# Gaviscon



## gottogo (Aug 14, 2000)

Gaviscon is so wonderful to use in an attack of GERD. Once in awhile I will over eat (don't we all at times) Then I start with the GERD problems. I grab a Gaviscon and take it right away. It really helps. And no diarreha.


----------



## rhonalomey (Aug 15, 2005)

HiGaviscon is marvellous, the liquid even better, use it all the time, especially at night.. No side effects.


----------



## madge (Oct 1, 2006)

Rhonalomey, do you take Gaviscon every day?Do you also take another medication for reflux/GERD as well?


----------



## gottogo (Aug 14, 2000)

I used to use Nexium for GERD. I helped alot, but the side effect were terrible.
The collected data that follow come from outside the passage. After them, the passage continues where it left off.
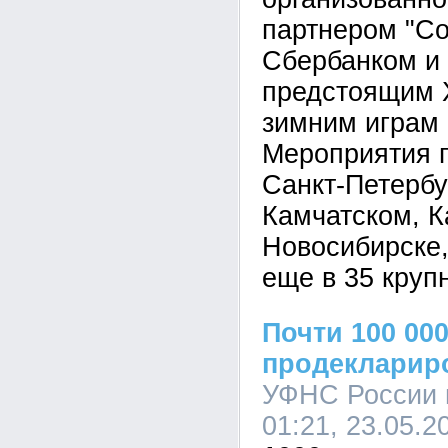
партнером "Со
Сбербанком и
предстоящим 
зимним играм 2
Мероприятия 
Санкт-Петербу
Камчатском, К
Новосибирске,
еще в 35 круп
Почти 100 00
продекларир
УФНС России 
01:21, 23.05.2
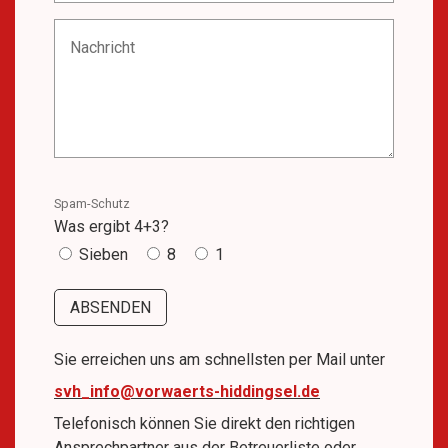
Spam-Schutz
Was ergibt 4+3?
Sieben
8
1
Sie erreichen uns am schnellsten per Mail unter
svh_info@vorwaerts-hiddingsel.de
Telefonisch können Sie direkt den richtigen
Ansprechpartner aus der Betreuerliste oder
At least with me. I would take Nexium each day. When I would eat I would have trouble. I would get nausua, cramps, feel like I was going to throw up or have diarreha. I could not funtion with this stuff.


----------



## rhonalomey (Aug 15, 2005)

Hi MadgeI take a tablspoon every night as reflux is worse lying down, during the day only when I need it. Nexium also when needed no side effects at all and wonderful easing of pain.


----------



## 15041 (Aug 7, 2006)

I have the Gaviscon tablets and they work ok. I am not too crazy about the flavor. I wanted to buy the liquid, but it is more expensive thanMaylox or Mylanta!!!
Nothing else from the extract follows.